---------- Supplied records ----------

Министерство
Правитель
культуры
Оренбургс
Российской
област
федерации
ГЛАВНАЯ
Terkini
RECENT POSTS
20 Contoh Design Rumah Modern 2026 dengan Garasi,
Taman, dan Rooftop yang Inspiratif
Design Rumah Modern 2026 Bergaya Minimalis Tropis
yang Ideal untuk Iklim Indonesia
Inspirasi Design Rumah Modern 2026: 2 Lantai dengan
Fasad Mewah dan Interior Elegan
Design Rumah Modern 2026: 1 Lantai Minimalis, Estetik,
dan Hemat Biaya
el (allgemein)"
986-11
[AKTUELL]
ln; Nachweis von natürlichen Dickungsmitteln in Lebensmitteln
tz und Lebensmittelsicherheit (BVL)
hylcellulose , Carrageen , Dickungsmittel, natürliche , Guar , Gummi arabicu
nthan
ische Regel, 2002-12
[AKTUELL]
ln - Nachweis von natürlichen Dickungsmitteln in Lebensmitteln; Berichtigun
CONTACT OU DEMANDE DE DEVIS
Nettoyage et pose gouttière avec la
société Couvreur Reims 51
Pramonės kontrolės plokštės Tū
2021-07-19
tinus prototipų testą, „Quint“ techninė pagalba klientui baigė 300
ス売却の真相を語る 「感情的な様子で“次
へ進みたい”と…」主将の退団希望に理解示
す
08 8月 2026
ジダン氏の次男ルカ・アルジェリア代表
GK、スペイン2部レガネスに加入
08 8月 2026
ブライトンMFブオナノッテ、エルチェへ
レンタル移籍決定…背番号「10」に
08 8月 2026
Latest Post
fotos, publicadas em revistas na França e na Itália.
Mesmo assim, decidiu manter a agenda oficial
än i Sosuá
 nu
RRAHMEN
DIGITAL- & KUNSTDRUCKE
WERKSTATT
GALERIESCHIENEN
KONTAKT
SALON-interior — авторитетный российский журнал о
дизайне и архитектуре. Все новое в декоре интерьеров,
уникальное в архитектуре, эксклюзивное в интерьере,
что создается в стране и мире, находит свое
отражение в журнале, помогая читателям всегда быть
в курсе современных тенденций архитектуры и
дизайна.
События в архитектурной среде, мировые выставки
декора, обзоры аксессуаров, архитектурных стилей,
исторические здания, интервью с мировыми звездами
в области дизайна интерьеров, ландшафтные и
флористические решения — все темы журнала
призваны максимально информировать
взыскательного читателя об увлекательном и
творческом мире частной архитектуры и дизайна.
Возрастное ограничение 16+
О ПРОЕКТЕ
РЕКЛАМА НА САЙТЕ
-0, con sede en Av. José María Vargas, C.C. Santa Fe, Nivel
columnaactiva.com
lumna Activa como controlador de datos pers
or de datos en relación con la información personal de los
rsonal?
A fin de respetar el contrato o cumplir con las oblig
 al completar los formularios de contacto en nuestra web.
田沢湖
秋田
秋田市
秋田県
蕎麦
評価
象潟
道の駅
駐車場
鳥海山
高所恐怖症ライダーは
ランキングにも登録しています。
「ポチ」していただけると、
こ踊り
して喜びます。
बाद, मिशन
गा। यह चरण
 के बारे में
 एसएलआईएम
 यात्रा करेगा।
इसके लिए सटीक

----------

If a line above holds "Lantai", count it; say how many such lines there are and nothing else.

2